Sunday, July 14, 2024 - Former Vibe editor-in-chief, Danyel Smith has accused Sean “Diddy” Combs of threatening her life over a 1997 cover dispute in a new first-person essay for the New York Times.
In a personal essay published in The New
York Times Magazine on Friday, Smith wrote that in 1997, she selected
Combs as the cover star for Vibe magazine’s December/January
double issue.
According to Hollywood Reporter, the photos for the shoot
were inspired by the poster for the 1978 Warren Beatty film Heaven Can
Wait, featuring Combs in white angel wings. With a split run of the cover,
each of the two would feature a different motif: “one with heavenly signifiers
and another with hellish ones.”
Following the photo shoot, she recalled Combs requesting to
see the covers. Given this was against the policy for the magazine, Smith said
she denied his request. After she told him no, she heard that Combs “planned to
come to our office and force us to show him what we’d chosen and to make us
choose something else if he didn’t like what he saw.”

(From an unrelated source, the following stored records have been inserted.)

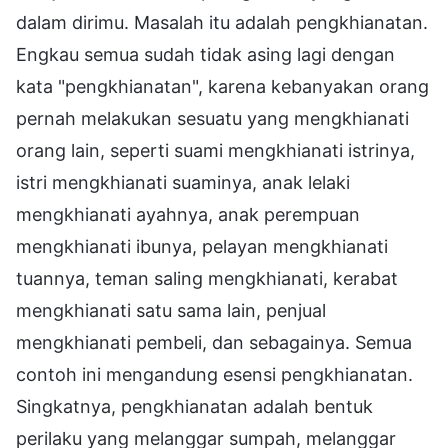
dalam dirimu. Masalah itu adalah pengkhianatan.
Engkau semua sudah tidak asing lagi dengan
kata "pengkhianatan", karena kebanyakan orang
pernah melakukan sesuatu yang mengkhianati
orang lain, seperti suami mengkhianati istrinya,
istri mengkhianati suaminya, anak lelaki
mengkhianati ayahnya, anak perempuan
mengkhianati ibunya, pelayan mengkhianati
tuannya, teman saling mengkhianati, kerabat
mengkhianati satu sama lain, penjual
mengkhianati pembeli, dan sebagainya. Semua
contoh ini mengandung esensi pengkhianatan.
Singkatnya, pengkhianatan adalah bentuk
perilaku yang melanggar sumpah, melanggar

Smith was aware that in 1996, Combs was found guilty of
criminal mischief for threatening a photographer for the New York
Post with a gun, but she said that she also knew that she “had to
have him on the cover.”
Fearing what Combs could do, Smith said that Vibe employees
“put together a plan” to keep her safe in case Combs appeared at the office.
Smith alleged that Combs entered the office with two
security guards one day and asked the receptionist “Where’s Danyel?” It was
then that the employees, who had already been notified by the receptionist of
Combs’ arrival, “shuttled” Smith from office to office, allowing her to
narrowly escape in a taxi, with the paper proofs of the covers in hand.
The next day, she said that Combs called the office,
alleging that he made a threat.
“He wanted to see the covers. I was still on message: It’s
not what we do,” recalled Smith. “It was then that Combs told me, as I’ve
retold hundreds of times over the years, that he would see me ‘dead in the
trunk of a car.’ Not missing a beat, I told him he needed to take that threat
back.”
When Smith threatened that she would call her lawyer if he
didn’t “take back” his alleged threat, she claimed Combs told her, “I know
where you are right now. Right on Lexington.” After Smith contacted her
personal lawyer and legal action was threatened, she said Combs faxed over an
apology two hours later.
However, shortly after the incident, the magazine’s servers
were stolen from the office. The entire issue was saved on one of the servers,
which prompted rumors that crew members from Combs’ label Bad Boy Entertainment
had been involved in the theft.
The New York Times Magazine article comes amid Diddy's mounting
legal woes, sex trafficking probe, and sexual assault lawsuits.